Kentucky Tornado Map LATEST – How to donate to tornado relief and help as Red Cross arrives after death toll hits 84

THE death toll in what is now called Kentucky’s “deadliest storm” has reached 84, including two children, and people are looking for ways to help in the aftermath of the disaster.

The massive storm also hit Arkansas, Illinois and Missouri on Friday and Saturday, leaving utter devastation in its path.

The tornado damage followed winter storm Atticus from the Rockies to the Midwest, with the governor of Kentucky confirming that more than 80 people had died in his state alone.
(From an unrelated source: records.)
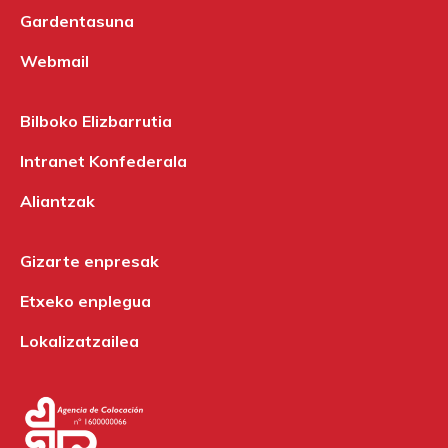
Gardentasuna
Webmail
Bilboko Elizbarrutia
Intranet Konfederala
Aliantzak
Gizarte enpresak
Etxeko enplegua
Lokalizatzailea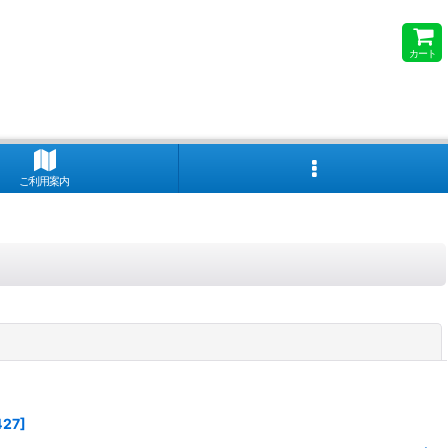
カート
ご利用案内
閉じる
427
]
Gov. Andy Beshear said the state is expected to expect nearly 100 deaths after the tornado ravaged several communities.

The Red Cross accepts donations to help victims. Anyone interested in helping can log in Croixrouge.org or call 800-RED CROSS. People can also send a $ 10 donation by sending “REDCROSS” to the number, 90999.

Meanwhile, Atticus, the first named winter storm this season, shed heavy snow on Salt Lake City in the north. Coloradooriental Wyoming, South South Dakota, North West Nebraska and is now heading to the Plains and the Upper Midwest.

Additionally, the storm could produce destructive winds in parts of the Great Lakes, according to The Weather Channel.

Read our Tornado Path Tracker live blog for the latest updates …

  • What is a tornado warning?

    Unlike a tornado watch, a a tornado warning is issued when severe weather is in progress.

    When receiving a tornado warning, you are strongly advised to find safe shelter and respond accordingly.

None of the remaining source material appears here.